Country might also be a good attribute for partitioning because it’s often present in the address and if it isn’t, address standardization will generally figure out the right country. The disadvantage of country is that while it might be OK for individuals, it won’t work well for multi-national companies that exist in many countries or individuals who move to a different country.

One way to create partitioned indexes or databases without worrying about missing a match because we’re looking in the wrong partition is to partition the index on something arbitrary like a hash of the primary key and then do the matching by matching on all partitions in parallel and combining the results to come up with the best matches in all the partitions. This obviously uses a lot more resources than doing the match in a single partition but it eliminates the problem of missed matches and the total time to find the match is the roughly the same as matching in a single partition. This type of partitioning probably makes sense for the memory-based matching system where adding new copies of the index is relatively cheap but it’s probably too expensive both from actual cost and added replication overhead to work in a database matching system. The parallel matching partition scheme also makes a lot of sense if the underlying hub database is partitioned. Microsoft IT uses partitioned databases for many very large customer data systems so we’re looking into the possibility of partitioning our MDM data. If we do partition the MDM hub, then partitioning the matching indexes using the same partition scheme makes a lot of sense.

Matching Algorithms

Matching Algorithms are generally orthogonal to matching scaleout but the type of algorithm our matching system uses might influence our choice of partitioning scheme. In my greatly simplified view of matching there are two kinds of algorithms – rules based algorithms that use a set of standard and user defined rules to determine matches and mathematical algorithms that use a variety of mathematical formulae to give a similarity score to potential matches. In my opinion, a perfectly tuned rules-based system will give more match accuracy than a mathematical match engine but I’ve never really run into a perfectly tuned rules-based match engine. Rules change over time and are different for different locales and different languages so maintain matching rules can be a hugely complex and expensive task. Since rules generally must be tuned differently for different languages and different countries, partitioning by language or country may be more compelling if you use a rules-based matching engine.
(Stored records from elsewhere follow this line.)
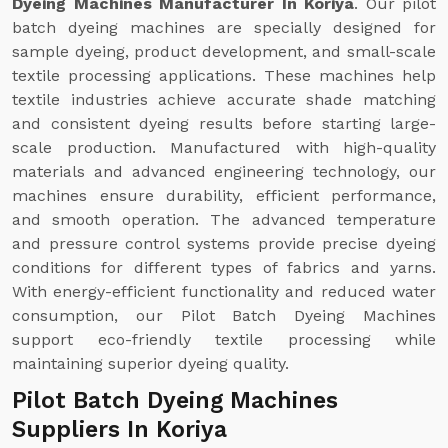
Dyeing Machines Manufacturer In Koriya
. Our pilot
batch dyeing machines are specially designed for
sample dyeing, product development, and small-scale
textile processing applications. These machines help
textile industries achieve accurate shade matching
and consistent dyeing results before starting large-
scale production. Manufactured with high-quality
materials and advanced engineering technology, our
machines ensure durability, efficient performance,
and smooth operation. The advanced temperature
and pressure control systems provide precise dyeing
conditions for different types of fabrics and yarns.
With energy-efficient functionality and reduced water
consumption, our Pilot Batch Dyeing Machines
support eco-friendly textile processing while
maintaining superior dyeing quality.
Pilot Batch Dyeing Machines
Suppliers In Koriya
This is the place where I recommend which scaleout method you should use. Unfortunately, at this point I really don’t know which one we will use. Scaling out the database engine would probably be easiest for us because that’s the kind of engine we’re using now but we don’t have enough experience with very large data volumes to know whether our current system will scale to the required volumes. The memory-based indexes theoretically look like they will scale very well but we still have to solve the update problem before we know if they really scale well in the face of a massive number of updates to the underlying data. We plan to do more prototyping over the next few months so I’ll let you know what we find. If you have experience or advice, I would like to hear from you.